Handbook of Descriptive Statistics/Introduction

From Wikibooks, open books for an open world
Jump to navigation Jump to search

A distribution is a collection of measurements of a single phenomenon. If the number of responses is small, just listing them all may be adequate description. In this case, no summarization or data reduction is needed. However, if the number of measurements is large, a full list may fail as a communication or analysis tool.

Happily, distributions can be summarized. Some summaries are very brief and provide just a little description. For instance, the mean is a one number summary that captures just one aspect of a set of numbers. There are six aspects of a distribution that may warrant consideration when summarizing.

Sample size[edit | edit source]

The number of subjects or items measured is often of fundamental interest. For instance, we might be examing a distribution of the heights of college students containing measurements on 1,234 subjects.

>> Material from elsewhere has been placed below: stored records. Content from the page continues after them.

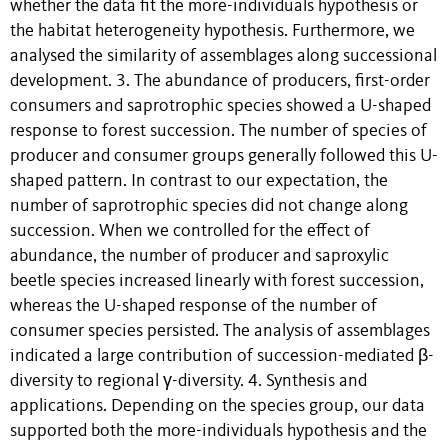
whether the data fit the more-individuals hypothesis or
the habitat heterogeneity hypothesis. Furthermore, we
analysed the similarity of assemblages along successional
development. 3. The abundance of producers, first-order
consumers and saprotrophic species showed a U-shaped
response to forest succession. The number of species of
producer and consumer groups generally followed this U-
shaped pattern. In contrast to our expectation, the
number of saprotrophic species did not change along
succession. When we controlled for the effect of
abundance, the number of producer and saproxylic
beetle species increased linearly with forest succession,
whereas the U-shaped response of the number of
consumer species persisted. The analysis of assemblages
indicated a large contribution of succession-mediated β-
diversity to regional γ-diversity. 4. Synthesis and
applications. Depending on the species group, our data
supported both the more-individuals hypothesis and the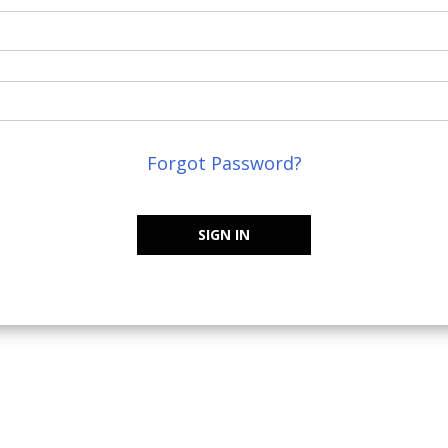
Forgot Password?
SIGN IN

Scale and precision[edit | edit source]

The type of data you are dealing with (continuous, categorical, ordinal, etc.) influences many of the choices you must make about how to describe and analyze your data. The units of measure (inches, kilos, %, mmol, drachmas per acre of corn, etc.) should be noted. For our example, the data were recorded in inches to the nearest 0.1 inch. In other words, measurements were rounded to the nearest tenth of an inch before recording. For categorical data, the "scale" is just the names of the categories. If we also recorded the gender of the students, we might have three categories: "Male," "Female" and "Unknown."

Central tendency[edit | edit source]

Along the scale, about where do the data lie? Theoretically, adult human height is measured on a scale that goes on to infinity. However, most of the measurements we will observe center around a value of 68 inches (5'-8"). There are a large variety of ways to describe the central tendency. For continuous data, the mean (or average) is often calculated. But the mean has limitations and other measures of central tendency are useful: median, geometric mean, mode, etc.

Spread[edit | edit source]

Central tendency tell you where the data tend to be, but not all of the data will have the same value. Usually, some will be higher and some will be lower. The college students have heights that lie between about four feet (48 inches) and about 7 feet (84 inches). The spread in the data can be summarized in many ways: range, variance, standard deviation, inter-quartile range, etc.

Shape[edit | edit source]

Shape is the richest aspect of the distribution and often the most difficult to summarize. For many measurements, the bulk of the data occur at the middle and the number of observations tails off at higher and lower values. The classic normal distribution is one such distribution: it has a "bell-shape." If all the values in the range of data occur about as often as each other, then the shape is said to be "uniform" or "rectangular." If all the data tend to be at one end of the range, with a declining number of cases observed at the other, the distibution is said to be "skewed."

There are numerical methods for describing the shape of a distribution. For instance, the degree of skew can be calculated and reported. However, often the best way to describe the shape is to draw a picture of the data such as a histogram.

Outliers[edit | edit source]

Often, a small number of observations have values substantially above or below the bulk of the data. These outliers are sometimes disturbing or confusing, but they can be very, very, important. The best way to summarize outliers is often just to note them individually or highlight them in the graphical description.